Among the records below, find the line that has "Tiago Farias Lopes; Clóvis Ramiro Jucá Neto"; from there, give the lines again exactly, and stop after the line that has "perubahan warna bibir".

** DATA LISTING follows **

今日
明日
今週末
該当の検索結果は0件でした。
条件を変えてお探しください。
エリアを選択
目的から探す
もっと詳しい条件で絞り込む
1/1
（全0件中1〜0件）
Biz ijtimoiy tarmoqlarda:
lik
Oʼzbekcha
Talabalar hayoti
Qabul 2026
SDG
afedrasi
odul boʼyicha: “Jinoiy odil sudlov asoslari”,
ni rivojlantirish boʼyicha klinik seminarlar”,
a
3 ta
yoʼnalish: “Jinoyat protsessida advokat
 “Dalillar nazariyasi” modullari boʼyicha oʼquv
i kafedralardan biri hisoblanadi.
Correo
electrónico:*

** End of DATA LISTING **
** DATA LISTING follows **

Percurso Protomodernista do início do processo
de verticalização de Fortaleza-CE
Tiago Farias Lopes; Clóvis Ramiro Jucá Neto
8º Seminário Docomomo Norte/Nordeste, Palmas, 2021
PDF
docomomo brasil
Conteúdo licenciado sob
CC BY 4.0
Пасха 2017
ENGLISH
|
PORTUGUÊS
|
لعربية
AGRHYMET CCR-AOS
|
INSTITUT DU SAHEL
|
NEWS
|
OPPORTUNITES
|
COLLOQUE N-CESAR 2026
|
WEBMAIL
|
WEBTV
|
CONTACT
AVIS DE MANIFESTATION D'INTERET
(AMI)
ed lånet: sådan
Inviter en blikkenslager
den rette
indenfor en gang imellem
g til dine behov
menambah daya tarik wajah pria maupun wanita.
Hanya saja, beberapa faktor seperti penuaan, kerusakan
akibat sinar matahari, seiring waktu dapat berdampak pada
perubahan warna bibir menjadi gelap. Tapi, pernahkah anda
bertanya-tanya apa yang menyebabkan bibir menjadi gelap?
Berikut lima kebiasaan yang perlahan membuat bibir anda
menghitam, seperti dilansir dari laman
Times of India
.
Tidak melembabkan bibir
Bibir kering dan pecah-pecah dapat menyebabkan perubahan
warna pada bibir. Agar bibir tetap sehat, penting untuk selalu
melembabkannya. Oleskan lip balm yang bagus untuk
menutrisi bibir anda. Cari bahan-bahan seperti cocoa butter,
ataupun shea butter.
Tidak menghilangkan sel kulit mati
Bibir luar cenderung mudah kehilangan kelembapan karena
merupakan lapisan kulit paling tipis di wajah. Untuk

** End of DATA LISTING **

== SOLUTION TO THIS PROBLEM ==
Tiago Farias Lopes; Clóvis Ramiro Jucá Neto
8º Seminário Docomomo Norte/Nordeste, Palmas, 2021
PDF
docomomo brasil
Conteúdo licenciado sob
CC BY 4.0
Пасха 2017
ENGLISH
|
PORTUGUÊS
|
لعربية
AGRHYMET CCR-AOS
|
INSTITUT DU SAHEL
|
NEWS
|
OPPORTUNITES
|
COLLOQUE N-CESAR 2026
|
WEBMAIL
|
WEBTV
|
CONTACT
AVIS DE MANIFESTATION D'INTERET
(AMI)
ed lånet: sådan
Inviter en blikkenslager
den rette
indenfor en gang imellem
g til dine behov
menambah daya tarik wajah pria maupun wanita.
Hanya saja, beberapa faktor seperti penuaan, kerusakan
akibat sinar matahari, seiring waktu dapat berdampak pada
perubahan warna bibir menjadi gelap. Tapi, pernahkah anda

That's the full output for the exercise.